Rhapsody of Fire - From Chaos to Eternity (Nuclear Blast/Riot)

The end of an era for the Italian symphonic metallers...
Release Date: 
17 Jun 2011 (All day)

If, like me, you consider yourself an inveterate fan of power metal in all its many and much-lambasted forms, then you wouldn’t fail to be excited at the prospect of a new album from Italian neo-classicists Rhapsody of Fire. True, last year’s The Cold Embrace of Fear was a bit much (too much dicking about with actors and not enough ROCKING!), but it wasn’t so bad that the quick arrival of new RoF product didn’t have me salivating like a metallic version of a Pavlovian dog.

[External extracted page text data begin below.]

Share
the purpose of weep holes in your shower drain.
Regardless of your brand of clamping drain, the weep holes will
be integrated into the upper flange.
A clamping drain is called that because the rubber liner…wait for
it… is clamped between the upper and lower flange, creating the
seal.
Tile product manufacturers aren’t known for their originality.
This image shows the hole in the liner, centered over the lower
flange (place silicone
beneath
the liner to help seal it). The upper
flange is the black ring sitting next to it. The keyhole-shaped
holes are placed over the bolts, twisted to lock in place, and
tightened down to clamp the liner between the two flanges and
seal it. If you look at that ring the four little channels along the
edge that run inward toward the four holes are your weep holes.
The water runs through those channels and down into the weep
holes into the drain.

And so From Chaos to Eternity is here – and it is an absolute stormer. The last of the ‘epic’ series of albums which started with 1997’s Legendary Tales (though don’t be worried about coming to the party late – this record stands up just fine on its own for your listening pleasure), it is also by some way the heaviest, most aggressive thing the band has put its name to in a while. Is this due to the performance of new guitarist Tom Hess? I don’t know, but something’s afoot here. Sure, Luca Turilli is still Paganini in tight leather strides – some things will never change – but there’s a new found hardness in the riffage backing up the man's arpeggieted mayhem that may just persuade a few of the band’s many denigrators to take a fresh look at the band. This isn’t a seismic change in the band’s sound, but it is just enough to hint at an exciting new direction they may be taking now that this chapter in the band’s history would appear to be closing.

Elsewhere Fabio Lione puts in his usual man of the match performance, though he too is used in a slightly different manner on From Chaos to Eternity; I was worried that the upping in the aggression quotient might be deleterious to old Fab – he is, after all, an artist and not a navvy – but I needn’t have worried. And whilst he’s having to put in a few more rather prosaic grunts and howls into the mix here, he’s still on hand to provide the vocal icing when required. Furthermore, whilst there aren’t as many heavily cheesed big choruses for him to work with here, what he does get given by Turilli he handles with characteristically titanic aplomb.

 At the end of the day, this is still a Rhapsody of Fire album, and so these minor twiddles to the format may not be entirely successful in making new recruits flock to the band’s flag – and that would be a shame, because when all is said and done this is a very strong heavy metal album indeed.